Collected data entries:
----

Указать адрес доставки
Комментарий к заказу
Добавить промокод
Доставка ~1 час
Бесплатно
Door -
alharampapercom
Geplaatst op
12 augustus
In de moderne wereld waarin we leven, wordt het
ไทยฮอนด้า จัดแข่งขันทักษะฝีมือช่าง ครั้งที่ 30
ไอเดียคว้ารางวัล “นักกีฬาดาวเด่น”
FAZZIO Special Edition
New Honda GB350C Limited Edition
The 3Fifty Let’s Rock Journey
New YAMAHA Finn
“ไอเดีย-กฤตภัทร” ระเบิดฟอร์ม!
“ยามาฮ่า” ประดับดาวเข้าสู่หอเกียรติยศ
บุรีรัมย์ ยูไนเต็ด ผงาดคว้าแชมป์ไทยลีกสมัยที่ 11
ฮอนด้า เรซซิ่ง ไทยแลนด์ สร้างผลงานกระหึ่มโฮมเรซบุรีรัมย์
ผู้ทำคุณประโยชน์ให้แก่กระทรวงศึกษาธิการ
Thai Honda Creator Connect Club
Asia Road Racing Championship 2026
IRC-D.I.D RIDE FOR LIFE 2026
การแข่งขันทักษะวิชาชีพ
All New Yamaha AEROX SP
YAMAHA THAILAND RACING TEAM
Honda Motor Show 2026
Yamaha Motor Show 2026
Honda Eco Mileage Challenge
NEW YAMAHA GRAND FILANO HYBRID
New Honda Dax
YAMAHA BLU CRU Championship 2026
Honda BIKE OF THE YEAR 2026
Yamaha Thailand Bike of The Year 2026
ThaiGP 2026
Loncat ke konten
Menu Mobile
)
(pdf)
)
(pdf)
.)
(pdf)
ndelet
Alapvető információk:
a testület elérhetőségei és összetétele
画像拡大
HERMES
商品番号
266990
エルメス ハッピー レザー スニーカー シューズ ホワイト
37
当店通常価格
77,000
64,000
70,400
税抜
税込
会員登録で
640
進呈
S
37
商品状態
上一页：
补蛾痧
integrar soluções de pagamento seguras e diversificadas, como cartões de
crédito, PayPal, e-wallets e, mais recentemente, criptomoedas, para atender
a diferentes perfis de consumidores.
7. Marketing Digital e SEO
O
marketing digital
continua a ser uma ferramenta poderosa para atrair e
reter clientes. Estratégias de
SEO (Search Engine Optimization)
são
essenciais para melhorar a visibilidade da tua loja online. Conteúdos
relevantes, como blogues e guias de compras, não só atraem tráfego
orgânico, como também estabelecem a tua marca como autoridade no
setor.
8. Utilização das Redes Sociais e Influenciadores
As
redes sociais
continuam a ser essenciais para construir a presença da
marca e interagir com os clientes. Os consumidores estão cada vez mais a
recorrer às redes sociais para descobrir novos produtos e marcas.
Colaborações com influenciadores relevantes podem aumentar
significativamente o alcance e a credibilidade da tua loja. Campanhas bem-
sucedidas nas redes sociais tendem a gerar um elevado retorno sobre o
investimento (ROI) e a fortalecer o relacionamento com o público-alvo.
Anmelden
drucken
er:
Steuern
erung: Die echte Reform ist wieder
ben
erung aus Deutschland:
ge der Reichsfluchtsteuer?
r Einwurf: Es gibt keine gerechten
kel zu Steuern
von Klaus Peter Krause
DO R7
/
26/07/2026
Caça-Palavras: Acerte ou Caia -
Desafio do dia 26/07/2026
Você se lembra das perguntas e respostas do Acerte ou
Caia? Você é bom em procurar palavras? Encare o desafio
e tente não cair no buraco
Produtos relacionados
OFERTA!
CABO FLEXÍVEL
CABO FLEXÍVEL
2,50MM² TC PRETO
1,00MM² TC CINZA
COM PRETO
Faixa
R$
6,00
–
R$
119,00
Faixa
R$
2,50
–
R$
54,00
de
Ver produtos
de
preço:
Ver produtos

----

Return every entry exactly as given.

Указать адрес доставки
Комментарий к заказу
Добавить промокод
Доставка ~1 час
Бесплатно
Door -
alharampapercom
Geplaatst op
12 augustus
In de moderne wereld waarin we leven, wordt het
ไทยฮอนด้า จัดแข่งขันทักษะฝีมือช่าง ครั้งที่ 30
ไอเดียคว้ารางวัล “นักกีฬาดาวเด่น”
FAZZIO Special Edition
New Honda GB350C Limited Edition
The 3Fifty Let’s Rock Journey
New YAMAHA Finn
“ไอเดีย-กฤตภัทร” ระเบิดฟอร์ม!
“ยามาฮ่า” ประดับดาวเข้าสู่หอเกียรติยศ
บุรีรัมย์ ยูไนเต็ด ผงาดคว้าแชมป์ไทยลีกสมัยที่ 11
ฮอนด้า เรซซิ่ง ไทยแลนด์ สร้างผลงานกระหึ่มโฮมเรซบุรีรัมย์
ผู้ทำคุณประโยชน์ให้แก่กระทรวงศึกษาธิการ
Thai Honda Creator Connect Club
Asia Road Racing Championship 2026
IRC-D.I.D RIDE FOR LIFE 2026
การแข่งขันทักษะวิชาชีพ
All New Yamaha AEROX SP
YAMAHA THAILAND RACING TEAM
Honda Motor Show 2026
Yamaha Motor Show 2026
Honda Eco Mileage Challenge
NEW YAMAHA GRAND FILANO HYBRID
New Honda Dax
YAMAHA BLU CRU Championship 2026
Honda BIKE OF THE YEAR 2026
Yamaha Thailand Bike of The Year 2026
ThaiGP 2026
Loncat ke konten
Menu Mobile
)
(pdf)
)
(pdf)
.)
(pdf)
ndelet
Alapvető információk:
a testület elérhetőségei és összetétele
画像拡大
HERMES
商品番号
266990
エルメス ハッピー レザー スニーカー シューズ ホワイト
37
当店通常価格
77,000
64,000
70,400
税抜
税込
会員登録で
640
進呈
S
37
商品状態
上一页：
补蛾痧
integrar soluções de pagamento seguras e diversificadas, como cartões de
crédito, PayPal, e-wallets e, mais recentemente, criptomoedas, para atender
a diferentes perfis de consumidores.
7. Marketing Digital e SEO
O
marketing digital
continua a ser uma ferramenta poderosa para atrair e
reter clientes. Estratégias de
SEO (Search Engine Optimization)
são
essenciais para melhorar a visibilidade da tua loja online. Conteúdos
relevantes, como blogues e guias de compras, não só atraem tráfego
orgânico, como também estabelecem a tua marca como autoridade no
setor.
8. Utilização das Redes Sociais e Influenciadores
As
redes sociais
continuam a ser essenciais para construir a presença da
marca e interagir com os clientes. Os consumidores estão cada vez mais a
recorrer às redes sociais para descobrir novos produtos e marcas.
Colaborações com influenciadores relevantes podem aumentar
significativamente o alcance e a credibilidade da tua loja. Campanhas bem-
sucedidas nas redes sociais tendem a gerar um elevado retorno sobre o
investimento (ROI) e a fortalecer o relacionamento com o público-alvo.
Anmelden
drucken
er:
Steuern
erung: Die echte Reform ist wieder
ben
erung aus Deutschland:
ge der Reichsfluchtsteuer?
r Einwurf: Es gibt keine gerechten
kel zu Steuern
von Klaus Peter Krause
DO R7
/
26/07/2026
Caça-Palavras: Acerte ou Caia -
Desafio do dia 26/07/2026
Você se lembra das perguntas e respostas do Acerte ou
Caia? Você é bom em procurar palavras? Encare o desafio
e tente não cair no buraco
Produtos relacionados
OFERTA!
CABO FLEXÍVEL
CABO FLEXÍVEL
2,50MM² TC PRETO
1,00MM² TC CINZA
COM PRETO
Faixa
R$
6,00
–
R$
119,00
Faixa
R$
2,50
–
R$
54,00
de
Ver produtos
de
preço:
Ver produtos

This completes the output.